Open System Architecture
Objectives and Alternatives: Ideally, a real-time operating system should create an open environment. Here, by an open environment, we mean specifically one in which the following development and configuration processes are feasible.
- Independent Design Choice: The developer of a real-time application that is to run in an open environment can use a scheduling discipline best suited to the application to schedule the threads in the application and control their contention for resources used only by the application.
- Independent Validation: To determine the schedulability of an application, its developer can assume that the application runs alone on a virtual processor that is the same as the target processor but has a speed that is only a fraction 0 < s < 1 of the speed of the target processor. In other words, if the maximum execution time of a thread is e on the target processor, then the execution time used in the schedulability analysis is e/s. The minimum speed at which the application is schedulable is the required capacity of the application.
- Admission and Timing Guarantee: The open system always admits nonreal-time applications. Each real-time application starts in the nonreal-timemode. After initialization, a real-time application requests to execute in the real-time mode by sending an admission request to the operating system. In this request, the application informs the operating system of its required capacity, plus a few overall timing parameters of the application. (In the open environment described below, the parameters are the shortest relative deadline, the maximum execution time of all nonpreemptable sections, the presence or absence of sporadic threads and, if its periodic tasks have release-time jitters, an upper bound on release-time jitters.) The operating system subjects the requesting application to a simple but accurate acceptance test. If the application passes the test, the operating system switches the application to run in real-time mode. Once in real-time mode, the operating system guarantees the schedulability of the application, regardless of the behavior of the other applications in the system.
In short, independently developed and validated hard real-time applications can be configured at run time to run together with soft real-time and nonreal-time applications.
We recall that the fixed-time partitioning scheme discussed in Section 6.8.7 is a way to achieve the above goal and has been used to allow safety-critical applications to run together with nonsafety-critical applications. According to that scheme, we partition time into slots and confine the execution of each application in the time slots allocated to the application. We saw in Section 6.8.7 that if applications do not share any global resource (i.e., resources shared by tasks in different applications) and the time slots are assigned to applications on the TDM (Time-Division Multiplexing) basis, we can determine the schedulability of each application independently of other applications. The number of slots per round an application requires to be schedulable is then its required capacity. An application can be admitted into the system whenever the system has enough spare time slots per round to meet the required capacity of the application. The key parameter of the fixed-time partitioning scheme is the length of the time slots. Obviously, this length should be smaller than the shortest relative deadline of all applications. The shorter the time slots, the closer the system emulates a slower virtual processor for each application, but the higher the context-switch overhead. Hence, using the fixed-time partitioning scheme, we cannot accommodate stringent response time requirements without paying high overhead. Modern operating systems typically provide prioritydriven scheduling. Some kind of middleware is needed to put the time-driven scheme on them.

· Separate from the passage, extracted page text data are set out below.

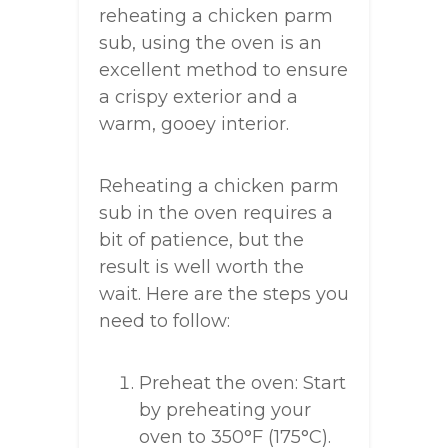
reheating a chicken parm
sub, using the oven is an
excellent method to ensure
a crispy exterior and a
warm, gooey interior.
Reheating a chicken parm
sub in the oven requires a
bit of patience, but the
result is well worth the
wait. Here are the steps you
need to follow:
Preheat the oven: Start
by preheating your
oven to 350°F (175°C).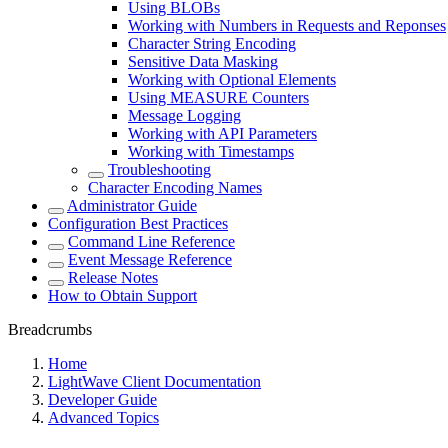
Using BLOBs
Working with Numbers in Requests and Reponses
Character String Encoding
Sensitive Data Masking
Working with Optional Elements
Using MEASURE Counters
Message Logging
Working with API Parameters
Working with Timestamps
Troubleshooting
Character Encoding Names
Administrator Guide
Configuration Best Practices
Command Line Reference
Event Message Reference
Release Notes
How to Obtain Support
Breadcrumbs
Home
LightWave Client Documentation
Developer Guide
Advanced Topics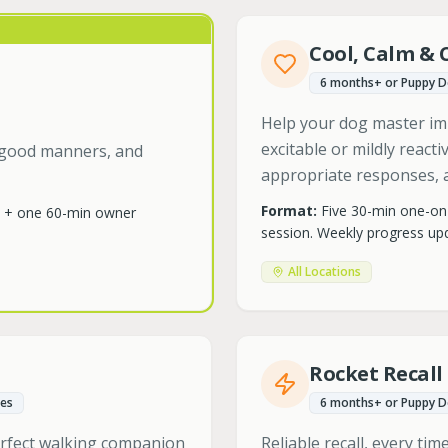
Cool, Calm & 
6 months+ or Puppy 
Help your dog master im
excitable or mildly react
s, good manners, and
appropriate responses, a
Format:
Five 30-min one-on
e + one 60-min owner
session. Weekly progress upd
All Locations
Rocket Recall
es
6 months+ or Puppy 
erfect walking companion
Reliable recall, every ti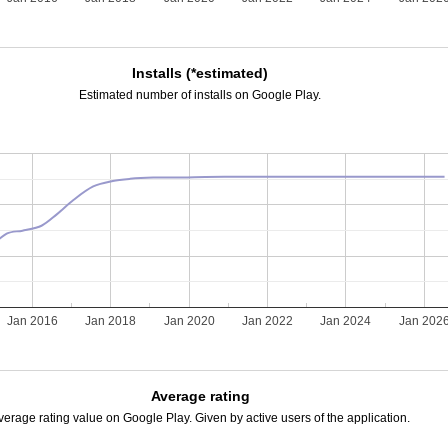
Installs (*estimated)
Estimated number of installs on Google Play.
Jan 2016
Jan 2018
Jan 2020
Jan 2022
Jan 2024
Jan 202
Average rating
verage rating value on Google Play. Given by active users of the application.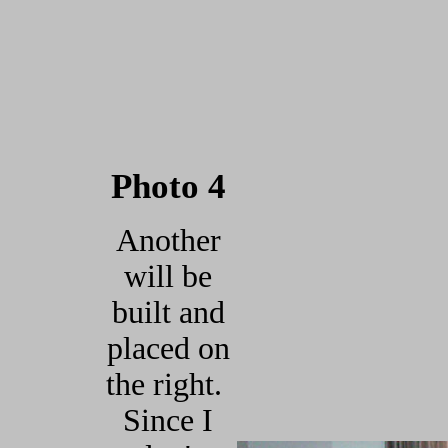
Photo 4
Another
will be
built and
placed on
the right.
Since I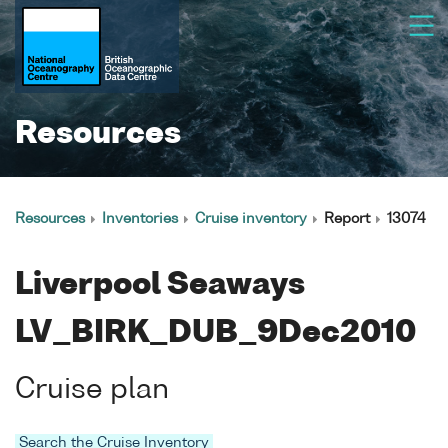
Resources
Resources
Inventories
Cruise inventory
Report
13074
Liverpool Seaways
LV_BIRK_DUB_9Dec2010
Cruise plan
Search the Cruise Inventory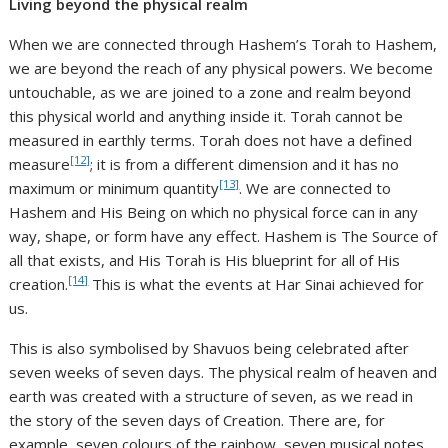
Living beyond the physical realm
When we are connected through Hashem’s Torah to Hashem,
we are beyond the reach of any physical powers. We become
untouchable, as we are joined to a zone and realm beyond
this physical world and anything inside it. Torah cannot be
measured in earthly terms. Torah does not have a defined
[12]
measure
; it is from a different dimension and it has no
[13]
maximum or minimum quantity
. We are connected to
Hashem and His Being on which no physical force can in any
way, shape, or form have any effect. Hashem is The Source of
all that exists, and His Torah is His blueprint for all of His
[14]
creation.
This is what the events at Har Sinai achieved for
us.
This is also symbolised by Shavuos being celebrated after
seven weeks of seven days. The physical realm of heaven and
earth was created with a structure of seven, as we read in
the story of the seven days of Creation. There are, for
example, seven colours of the rainbow, seven musical notes,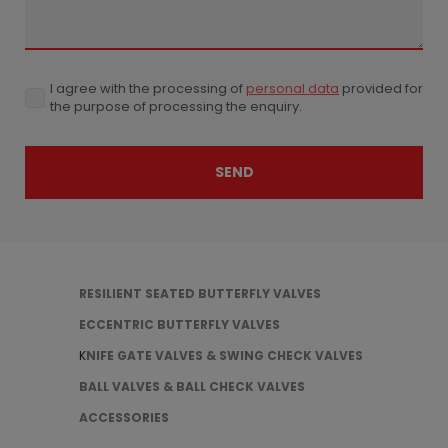
I agree with the processing of
personal data
provided for
I
the purpose of processing the enquiry.
agree
with
the
processing
SEND
of
personal
The
data
provided
for
form
the
could
purpose
of
RESILIENT SEATED BUTTERFLY VALVES
not
processing
ECCENTRIC BUTTERFLY VALVES
the
be
enquiry.
K
NIFE GATE VALVES & SWING CHECK VALVES
sent
BALL VALVES & BALL CHECK VALVES
ACCESSORIES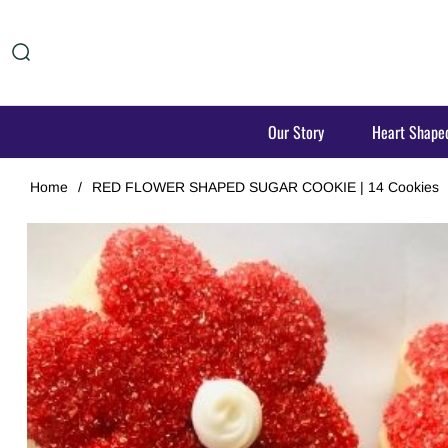
Our Story
Heart Shape
Home
/
RED FLOWER SHAPED SUGAR COOKIE | 14 Cookies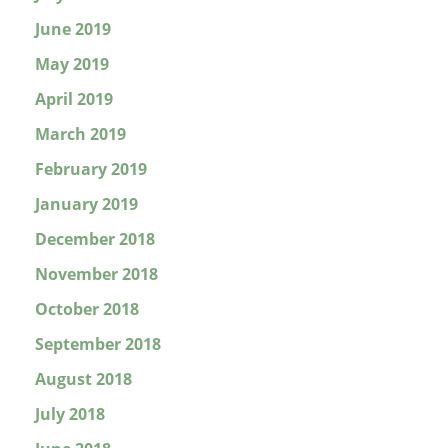
June 2019
May 2019
April 2019
March 2019
February 2019
January 2019
December 2018
November 2018
October 2018
September 2018
August 2018
July 2018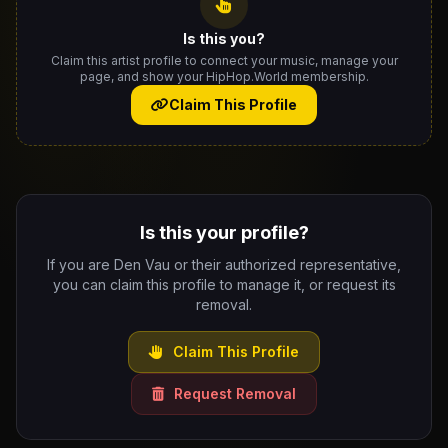
Is this you?
Claim this artist profile to connect your music, manage your
page, and show your HipHop.World membership.
Claim This Profile
Is this your profile?
If you are Den Vau or their authorized representative,
you can claim this profile to manage it, or request its
removal.
Claim This Profile
Request Removal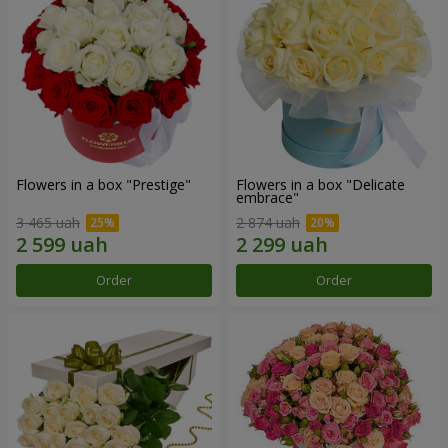
Flowers in a box "Prestige"
Flowers in a box "Delicate
embrace"
3 465 uah
2 874 uah
Order
Order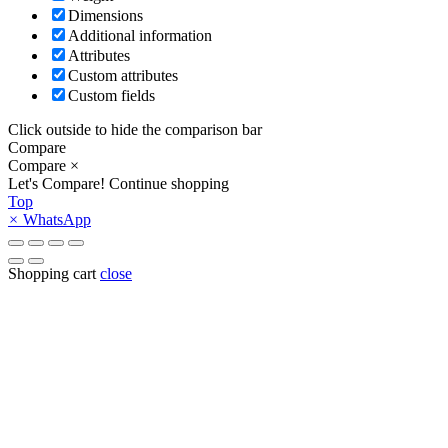
Dimensions
Additional information
Attributes
Custom attributes
Custom fields
Click outside to hide the comparison bar
Compare
Compare
×
Let's Compare!
Continue shopping
Top
×
WhatsApp
Shopping cart
close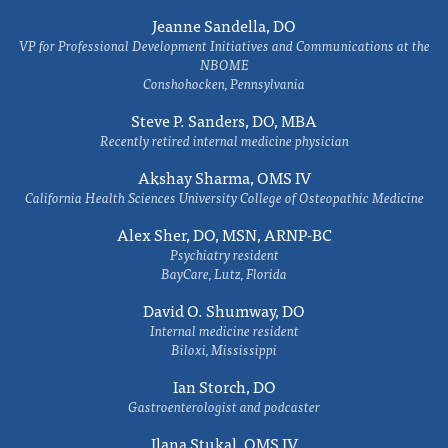
Jeanne Sandella, DO
VP for Professional Development Initiatives and Communications at the
NBOME
Conshohocken, Pennsylvania
Steve P. Sanders, DO, MBA
Recently retired internal medicine physician
Akshay Sharma, OMS IV
California Health Sciences University College of Osteopathic Medicine
Alex Sher, DO, MSN, ARNP-BC
Psychiatry resident
BayCare, Lutz, Florida
David O. Shumway, DO
Internal medicine resident
Biloxi, Mississippi
Ian Storch, DO
Gastroenterologist and podcaster
Ilana Stukal, OMS IV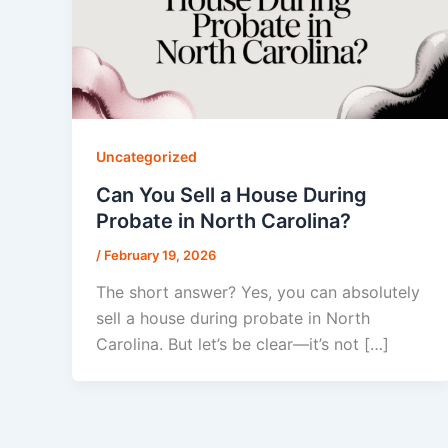
Uncategorized
Can You Sell a House During
Probate in North Carolina?
/
February 19, 2026
The short answer? Yes, you can absolutely
sell a house during probate in North
Carolina. But let’s be clear—it’s not […]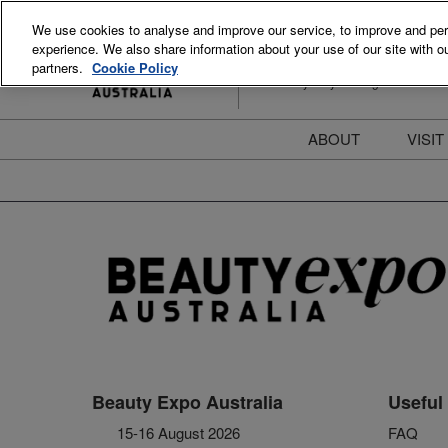
Skip
We use cookies to analyse and improve our service, to improve and perso
to
experience. We also share information about your use of our site with ou
15-16 August 2026
content
partners.
Cookie Policy
ICC Sydney Darling Harbour
ABOUT
VISIT
Meet the Team
S
Beauty Blog
P
FAQs
B
Stay Informed
B
T
D
Beauty Expo Australia
Useful 
15-16 August 2026
FAQ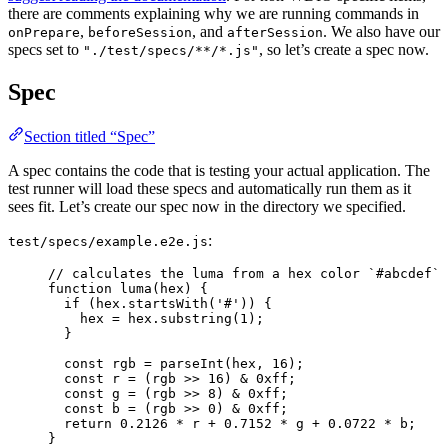
there are comments explaining why we are running commands in
,
, and
. We also have our
onPrepare
beforeSession
afterSession
specs set to
, so let’s create a spec now.
"./test/specs/**/*.js"
Spec
Section titled “Spec”
A spec contains the code that is testing your actual application. The
test runner will load these specs and automatically run them as it
sees fit. Let’s create our spec now in the directory we specified.
:
test/specs/example.e2e.js
// calculates the luma from a hex color `#abcdef`
function
luma
(
hex
)
 {
if
 (
hex
.
startsWith
(
'
#
'
)) {
hex
=
hex
.
substring
(
1
);
}
const 
rgb
 = 
parseInt
(
hex
,
16
);
const 
r
 = 
(
rgb
 >> 
16
)
 & 
0xff
;
const 
g
 = 
(
rgb
 >> 
8
)
 & 
0xff
;
const 
b
 = 
(
rgb
 >> 
0
)
 & 
0xff
;
return
0.2126
*
r
+
0.7152
*
g
+
0.0722
*
b
;
}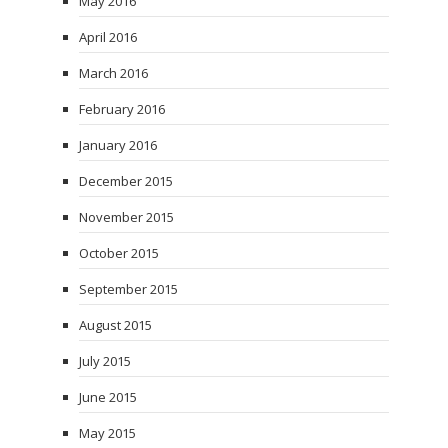
May 2016
April 2016
March 2016
February 2016
January 2016
December 2015
November 2015
October 2015
September 2015
August 2015
July 2015
June 2015
May 2015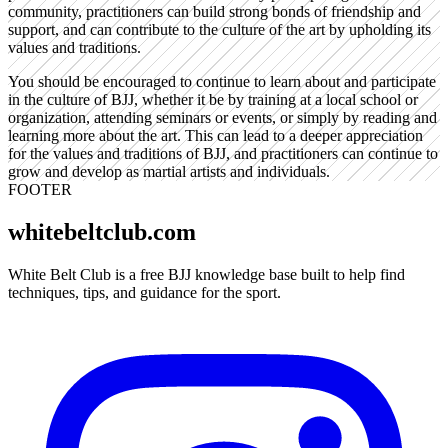
community, practitioners can build strong bonds of friendship and
support, and can contribute to the culture of the art by upholding its
values and traditions.
You should be encouraged to continue to learn about and participate
in the culture of BJJ, whether it be by training at a local school or
organization, attending seminars or events, or simply by reading and
learning more about the art. This can lead to a deeper appreciation
for the values and traditions of BJJ, and practitioners can continue to
grow and develop as martial artists and individuals.
FOOTER
whitebeltclub.com
White Belt Club is a free BJJ knowledge base built to help find
techniques, tips, and guidance for the sport.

The remainder of this section describes a uniprocessor open system architecture that uses the two-level priority-driven scheme described in Section 7.9. That scheme emulates infinitesmally fine-grain time slicing (often called fluid-flow processing sharing) and can accommodate stringent response time requirements. Deng, et al. [DLZS] implemented a prototype open system based on the architecture by extending theWindows NT operating systems. The prototype demonstrates that the architecture can easily be incorporated into any modern operating system to make the operating system open for real-time applications and still remain backward compatible for existing nonreal-time applications. By using a two-level scheme in a similar way to schedule messages to and from networks (e.g., Zhang, et al. [ZLDP] give a scheme for scheduling periodic messages overMyrinet), the architecture can be extended into a distributed one.